Material provided =>

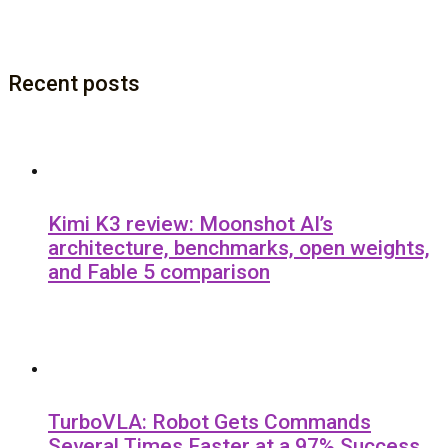
Recent posts
Kimi K3 review: Moonshot AI’s
architecture, benchmarks, open weights,
and Fable 5 comparison
TurboVLA: Robot Gets Commands
Several Times Faster at a 97% Success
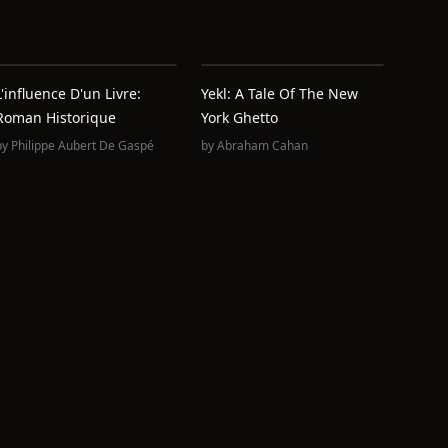
L'influence D'un Livre:
Yekl: A Tale Of The New
Roman Historique
York Ghetto
by
Philippe Aubert De Gaspé
by
Abraham Cahan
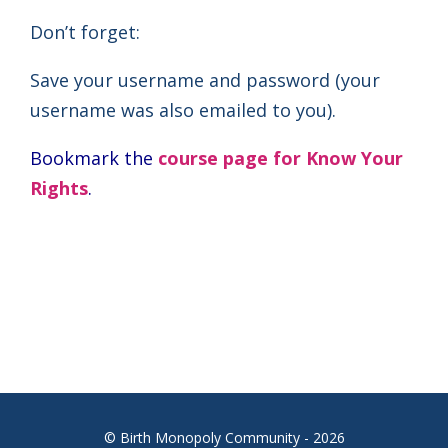
Don’t forget:
Save your username and password (your
username was also emailed to you).
Bookmark the
course page for Know Your
Rights
.
© Birth Monopoly Community - 2026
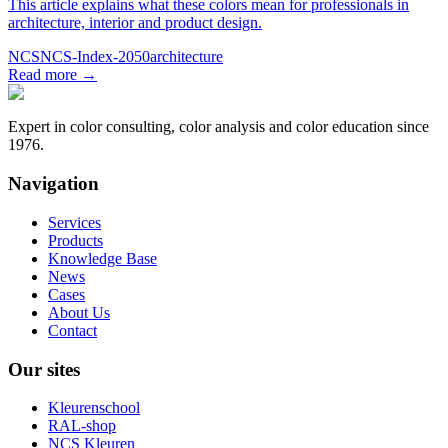
This article explains what these colors mean for professionals in
architecture, interior and product design.
NCS
NCS-Index-2050
architecture
Read more
→
Expert in color consulting, color analysis and color education since
1976.
Navigation
Services
Products
Knowledge Base
News
Cases
About Us
Contact
Our sites
Kleurenschool
RAL-shop
NCS Kleuren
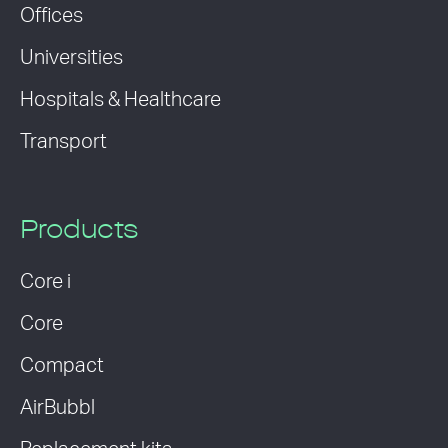
Offices
Universities
Hospitals & Healthcare
Transport
Products
Core i
Core
Compact
AirBubbl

Problem to work on => Pull every line with "username" from the records.

Task output =>
Save your username and password (your
username was also emailed to you).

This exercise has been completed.